2. Его вступительные замечания показывают, что он помнил всех своих учителей — даже самых незначительных — с искренней благодарностью. Он рассматривал каждого из них как человека, у которого можно было чему-то научиться, и у которого он действительно научился этому чему-то. Отсюда почетное уважение — уважение, столь же почетное для него самого, как и для них, — которое он оказывал Фронтону, Рустику, Юлию Прокулу и другим, которых его благородная и добросовестная благодарность подняла до высших достоинств государства. Он даже благодарит богов за то, что «он поспешил поставить тех, кто воспитал его, на станцию чести, которую они, казалось, желали, не откладывая их с простыми надеждами на то, что он сделает это когда-нибудь потом, потому что они были тогда еще молоды». Он был намного выше этих людей, не только социально, но даже морально и интеллектуально; однако с высоты своего возвышенного ранга и характера он с удовольствием общался с ними на самых дружеских условиях и относился к ним, даже до своей смерти, с привязанностью и честью, помещать их изображения среди своих домашних богов и посещать их гробницы с венками и жертвами.

3. Его выносливость и самоотречение были, пожалуй, еще более замечательными. Я хотел бы, чтобы те мальчики нашего дня, которые считают недостойным путешествовать вторым классом, которые одеваются в крайности моды, носят розы в петлицах и тратят на мороженое и клубнику то, что содержало бы бедного человека в течение года, узнали бы, насколько бесконечно более благородным было воздержание этого молодого римлянина, который, хотя и родился посреди великолепия и роскоши, научился с самого начала ненавидеть мелкий порок обжорства и презирать неженственность самопотакания. Очень рано в жизни он присоединился к славному братству тех, кто считает это не только долгом, но и удовольствием

"To scorn delights, and live laborious days,"

и научился «выносливости труда, и мало хотеть, и работать своими собственными руками». В свой одиннадцатый год он познакомился с Диогнетом, который впервые познакомил его со стоической философией, и в свой двенадцатый год он принял стоическую одежду.
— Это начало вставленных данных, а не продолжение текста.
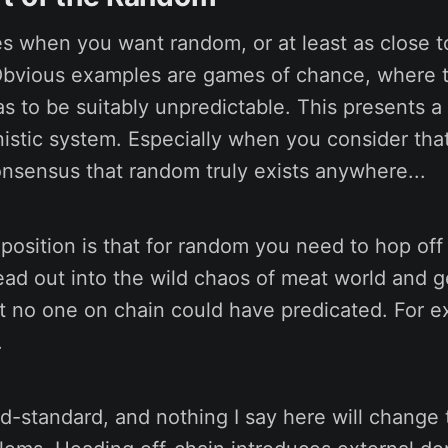
es when you want random, or at least as close 
Obvious examples are games of chance, where
as to be suitably unpredictable. This presents a
stic system. Especially when you consider that 
nsensus that random truly exists anywhere...
osition is that for random you need to hop off
ead out into the wild chaos of meat world and g
t no one on chain could have predicated. For 
.
ld-standard, and nothing I say here will change 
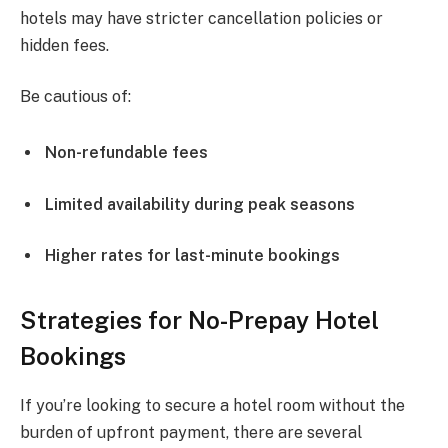
hotels may have stricter cancellation policies or
hidden fees.
Be cautious of:
Non-refundable fees
Limited availability during peak seasons
Higher rates for last-minute bookings
Strategies for No-Prepay Hotel
Bookings
If you’re looking to secure a hotel room without the
burden of upfront payment, there are several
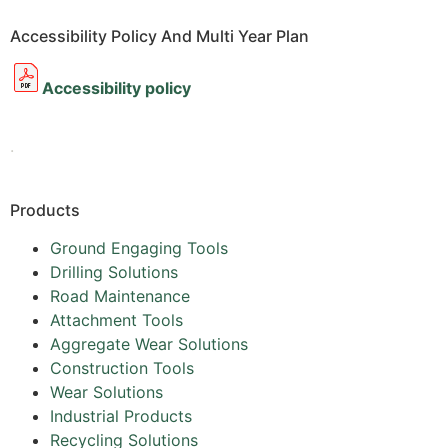
Accessibility Policy And Multi Year Plan
Accessibility policy
.
Products
Ground Engaging Tools
Drilling Solutions
Road Maintenance
Attachment Tools
Aggregate Wear Solutions
Construction Tools
Wear Solutions
Industrial Products
Recycling Solutions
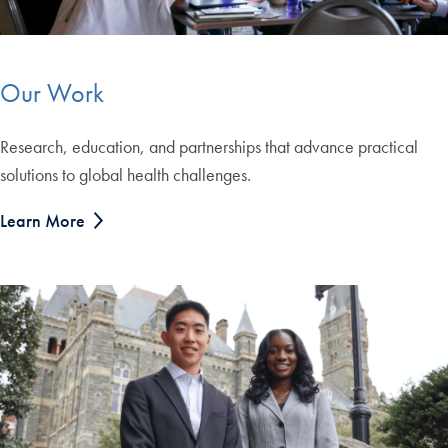
Our Work
Research, education, and partnerships that advance practical
solutions to global health challenges.
Learn More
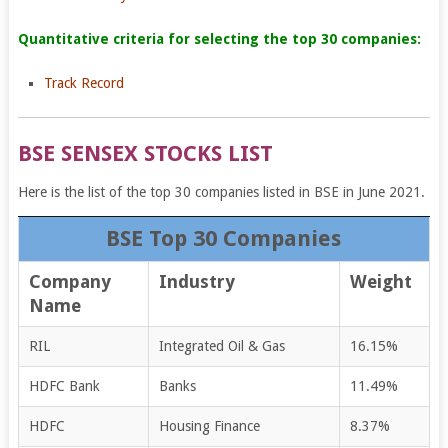
Quantitative criteria for selecting the top 30 companies:
Track Record
BSE SENSEX STOCKS LIST
Here is the list of the top 30 companies listed in BSE in June 2021.
BSE Top 30 Companies
Company
Industry
Weight
Name
RIL
Integrated Oil & Gas
16.15%
HDFC Bank
Banks
11.49%
HDFC
Housing Finance
8.37%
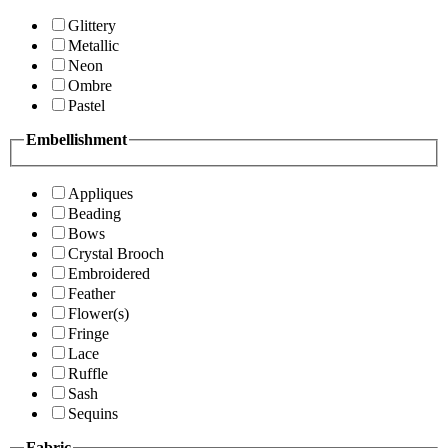
Glittery
Metallic
Neon
Ombre
Pastel
Embellishment
Appliques
Beading
Bows
Crystal Brooch
Embroidered
Feather
Flower(s)
Fringe
Lace
Ruffle
Sash
Sequins
Fabric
Эта философия научила его «предпочитать дощатую кровать и кожу, и все остальное в этом роде, что принадлежит греческой дисциплине». Говорят, что «кожа» была уступкой мольбам его матери, и что сам молодой философ предпочел бы спать на голых досках или на земле. Тем не менее он действовал так без самоутверждения и без хвастовства. Его друзья находили его всегда веселым; и его спокойные черты — в которых достоинство и вдумчивость духа контрастировали с цветением и красотой чистого и почетного отрочества — никогда не были омрачены дурным настроением или мрачностью.

Опекуны Марка Аврелия собрали вокруг него всех самых выдающихся литературных учителей эпохи. Никогда у принца не было большего числа выдающихся наставников; никогда никакие учителя не были сделаны счастливыми более благодарным, более смиренным, более безупречным, более истинно королевским и славным учеником. Долгие годы после того, как его образование прекратилось, во время его кампании среди квадов, он написал эскиз того, чем он был обязан им. Этот эскиз составляет первую книгу его «Размышлений» и характеризуется повсюду самой непринужденной простотой и скромностью.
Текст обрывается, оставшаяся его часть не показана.